In spite of the troubles, Anderson stayed with him, even helping him go through a painful withdrawal from the drugs.

In the late ’80s, Reynolds’ career had slowed down because of bad roles and rumors of AIDS started to circulate because of a dramatic weight loss. Reynolds’ thinned down because after being hit by a chair on the set of City Heat he had temporomandibular joing dysfunction in his jaw, making eating a challenge.

Reynolds had to take risks to stay in the game.

He took a role in John Sayles’ Breaking In as an aging cat burglar, then returned to TV to play detective B.L. Stryker. But he would soon get his biggest critical acclaim as Wood Newton, the trouble-plagued football coach on the sitcom Evening Shade. Evening Shade was like a lovely novel written by Linda Bloodworth Thomason, showing life in a small southern town. With an ensemble cast including Elizabeth Ashley, Ossie Davis, Charles Durning, Jay Ferguson, Hal Holbrook, Marilu Henner, and Ann Wedgeworth, plus smart funny writing by Bloodworth Thomason, Reynolds had a hit, and in 1991, a well deserved Emmy on his mantle. Add to that marrying Anderson in 1988 and adopting a son Quentin in 1989, he was back on top.

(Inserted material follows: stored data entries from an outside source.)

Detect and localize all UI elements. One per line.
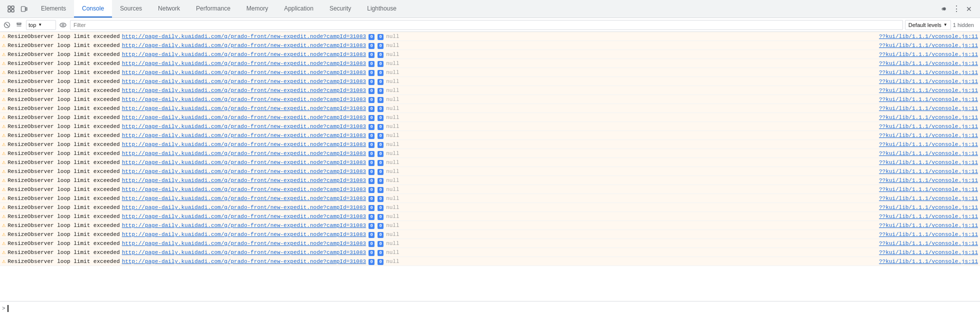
tab-sources[interactable]: Sources	[112, 0, 150, 18]
log-url-link[interactable]: http://page-daily.kuaidadi.com/g/prado-f…	[122, 60, 366, 66]
log-url-link[interactable]: http://page-daily.kuaidadi.com/g/prado-f…	[122, 222, 366, 228]
log-url-link[interactable]: http://page-daily.kuaidadi.com/g/prado-f…	[122, 258, 366, 264]
log-url-link[interactable]: http://page-daily.kuaidadi.com/g/prado-f…	[122, 96, 366, 102]
console-filter-input[interactable]	[70, 20, 903, 30]
log-source-link[interactable]: ??kui/lib/1.1.1/vconsole.js:11	[875, 78, 978, 84]
log-url-link[interactable]: http://page-daily.kuaidadi.com/g/prado-f…	[122, 204, 366, 210]
log-url-link[interactable]: http://page-daily.kuaidadi.com/g/prado-f…	[122, 34, 366, 40]
null-value: null	[386, 88, 399, 94]
log-url-link[interactable]: http://page-daily.kuaidadi.com/g/prado-f…	[122, 70, 366, 76]
log-url-link[interactable]: http://page-daily.kuaidadi.com/g/prado-f…	[122, 232, 366, 238]
log-source-link[interactable]: ??kui/lib/1.1.1/vconsole.js:11	[875, 114, 978, 120]
log-source-link[interactable]: ??kui/lib/1.1.1/vconsole.js:11	[875, 88, 978, 94]
log-source-link[interactable]: ??kui/lib/1.1.1/vconsole.js:11	[875, 106, 978, 112]
log-source-link[interactable]: ??kui/lib/1.1.1/vconsole.js:11	[875, 204, 978, 210]
log-source-link[interactable]: ??kui/lib/1.1.1/vconsole.js:11	[875, 258, 978, 264]
null-value: null	[386, 60, 399, 66]
table-row: ⚠ ResizeObserver loop limit exceeded htt…	[0, 50, 980, 59]
log-source-link[interactable]: ??kui/lib/1.1.1/vconsole.js:11	[875, 240, 978, 246]
log-url-link[interactable]: http://page-daily.kuaidadi.com/g/prado-f…	[122, 214, 366, 220]
tab-application[interactable]: Application	[276, 0, 322, 18]
log-source-link[interactable]: ??kui/lib/1.1.1/vconsole.js:11	[875, 132, 978, 138]
execution-context-selector[interactable]: top ▼	[26, 20, 56, 30]
badge-zero-2: 0	[378, 250, 384, 256]
log-url-link[interactable]: http://page-daily.kuaidadi.com/g/prado-f…	[122, 250, 366, 256]
log-source-link[interactable]: ??kui/lib/1.1.1/vconsole.js:11	[875, 168, 978, 174]
log-url-link[interactable]: http://page-daily.kuaidadi.com/g/prado-f…	[122, 106, 366, 112]
log-message: ResizeObserver loop limit exceeded http:…	[8, 142, 875, 148]
log-url-link[interactable]: http://page-daily.kuaidadi.com/g/prado-f…	[122, 168, 366, 174]
tab-lighthouse[interactable]: Lighthouse	[359, 0, 404, 18]
log-source-link[interactable]: ??kui/lib/1.1.1/vconsole.js:11	[875, 34, 978, 40]
live-expressions-button[interactable]	[58, 20, 68, 30]
null-value: null	[386, 196, 399, 202]
log-source-link[interactable]: ??kui/lib/1.1.1/vconsole.js:11	[875, 214, 978, 220]
null-value: null	[386, 52, 399, 58]
log-source-link[interactable]: ??kui/lib/1.1.1/vconsole.js:11	[875, 232, 978, 238]
log-url-link[interactable]: http://page-daily.kuaidadi.com/g/prado-f…	[122, 142, 366, 148]
log-url-link[interactable]: http://page-daily.kuaidadi.com/g/prado-f…	[122, 124, 366, 130]
log-levels-dropdown[interactable]: Default levels ▼	[905, 20, 951, 30]
log-message: ResizeObserver loop limit exceeded http:…	[8, 232, 875, 238]
log-source-link[interactable]: ??kui/lib/1.1.1/vconsole.js:11	[875, 196, 978, 202]
log-source-link[interactable]: ??kui/lib/1.1.1/vconsole.js:11	[875, 60, 978, 66]
log-message: ResizeObserver loop limit exceeded http:…	[8, 70, 875, 76]
log-source-link[interactable]: ??kui/lib/1.1.1/vconsole.js:11	[875, 178, 978, 184]
log-url-link[interactable]: http://page-daily.kuaidadi.com/g/prado-f…	[122, 132, 366, 138]
log-source-link[interactable]: ??kui/lib/1.1.1/vconsole.js:11	[875, 222, 978, 228]
tab-memory[interactable]: Memory	[238, 0, 276, 18]
badge-zero-2: 0	[378, 97, 384, 103]
close-devtools-button[interactable]: ✕	[963, 3, 975, 15]
device-toolbar-button[interactable]	[18, 3, 30, 15]
badge-zero-1: 0	[368, 106, 374, 112]
log-url-link[interactable]: http://page-daily.kuaidadi.com/g/prado-f…	[122, 88, 366, 94]
warning-icon: ⚠	[2, 122, 6, 130]
more-options-button[interactable]: ⋮	[950, 3, 962, 15]
warning-icon: ⚠	[2, 248, 6, 256]
log-url-link[interactable]: http://page-daily.kuaidadi.com/g/prado-f…	[122, 186, 366, 192]
badge-zero-1: 0	[368, 169, 374, 175]
preserve-log-button[interactable]	[14, 20, 24, 30]
log-url-link[interactable]: http://page-daily.kuaidadi.com/g/prado-f…	[122, 160, 366, 166]
table-row: ⚠ ResizeObserver loop limit exceeded htt…	[0, 86, 980, 95]
console-log-area[interactable]: ⚠ ResizeObserver loop limit exceeded htt…	[0, 32, 980, 301]
log-source-link[interactable]: ??kui/lib/1.1.1/vconsole.js:11	[875, 52, 978, 58]
table-row: ⚠ ResizeObserver loop limit exceeded htt…	[0, 158, 980, 167]
log-url-link[interactable]: http://page-daily.kuaidadi.com/g/prado-f…	[122, 42, 366, 48]
svg-rect-5	[26, 8, 27, 10]
log-url-link[interactable]: http://page-daily.kuaidadi.com/g/prado-f…	[122, 150, 366, 156]
log-source-link[interactable]: ??kui/lib/1.1.1/vconsole.js:11	[875, 96, 978, 102]
log-source-link[interactable]: ??kui/lib/1.1.1/vconsole.js:11	[875, 42, 978, 48]
clear-console-button[interactable]	[2, 20, 12, 30]
hidden-messages-count: 1 hidden	[953, 22, 978, 28]
null-value: null	[386, 258, 399, 264]
null-value: null	[386, 114, 399, 120]
badge-zero-1: 0	[368, 250, 374, 256]
tab-console[interactable]: Console	[74, 0, 112, 18]
tab-elements[interactable]: Elements	[33, 0, 74, 18]
log-source-link[interactable]: ??kui/lib/1.1.1/vconsole.js:11	[875, 124, 978, 130]
log-source-link[interactable]: ??kui/lib/1.1.1/vconsole.js:11	[875, 142, 978, 148]
null-value: null	[386, 240, 399, 246]
null-value: null	[386, 34, 399, 40]
log-url-link[interactable]: http://page-daily.kuaidadi.com/g/prado-f…	[122, 114, 366, 120]
log-source-link[interactable]: ??kui/lib/1.1.1/vconsole.js:11	[875, 150, 978, 156]
inspect-element-button[interactable]	[5, 3, 17, 15]
settings-button[interactable]	[937, 3, 949, 15]
log-url-link[interactable]: http://page-daily.kuaidadi.com/g/prado-f…	[122, 240, 366, 246]
badge-zero-2: 0	[378, 124, 384, 130]
log-source-link[interactable]: ??kui/lib/1.1.1/vconsole.js:11	[875, 70, 978, 76]
badge-zero-1: 0	[368, 160, 374, 166]
log-url-link[interactable]: http://page-daily.kuaidadi.com/g/prado-f…	[122, 52, 366, 58]
log-url-link[interactable]: http://page-daily.kuaidadi.com/g/prado-f…	[122, 178, 366, 184]
log-url-link[interactable]: http://page-daily.kuaidadi.com/g/prado-f…	[122, 78, 366, 84]
main-tabs: Elements Console Sources Network Perform…	[33, 0, 934, 18]
tab-security[interactable]: Security	[322, 0, 359, 18]
log-url-link[interactable]: http://page-daily.kuaidadi.com/g/prado-f…	[122, 196, 366, 202]
tab-network[interactable]: Network	[150, 0, 188, 18]
tab-performance[interactable]: Performance	[188, 0, 238, 18]
levels-chevron-icon: ▼	[944, 22, 948, 27]
log-source-link[interactable]: ??kui/lib/1.1.1/vconsole.js:11	[875, 160, 978, 166]
log-source-link[interactable]: ??kui/lib/1.1.1/vconsole.js:11	[875, 186, 978, 192]
log-source-link[interactable]: ??kui/lib/1.1.1/vconsole.js:11	[875, 250, 978, 256]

Of course, the demons were still there, lurking and the erratic behavior started again. He picked fights with co-stars and when he was on The Tonight Show, he nearly got into a fight with Double Dare’s Marc Summers.  In June 1993, Reynolds said goodbye to Anderson. A day later, she found out he wanted a divorce. As she left their Florida mansion with Quentin, helicopters flew above them.  She had to hide the anger from Quentin, but as she would later write she felt as if he threw his son and wife to the wolves.

A long ugly tabloid-documented divorce followed. I’ll be honest: I was Team Loni. A man doesn’t dump Jennifer Marlowe! What was he thinking? He made it worse by posing with his new girlfriend on the front page of The Enquirer. I had to stop watching Evening Shade. Watching someone self-destruct wasn’t entertainment. The show was canceled in 1994, the same year Dinah Shore died and Reynolds filed for bankruptcy in 1996.

Three years later, Reynolds rose again. This time he was Jack Horner, the patriarch of a porn empire in the movie Boogie Nights. Reynolds made Horner an oddly likable man who was okay watching his girlfriend Amber (Julianne Moore) have sex with Dirk Diggler (Mark Wahlberg) while the camera was running. Yet he strived for excellence in a mocked industry. Reynolds won a Golden Globe for his role, and was then nominated for an Oscar.

As the years went on, Reynolds did guest starring roles but his failing health found him working less and less.

Reynolds was rugged, funny, handsome and charming.  And thanks to that inimitable wink in his eye, he remains one of Hollywood’s most enduring and evergreen matinee idols.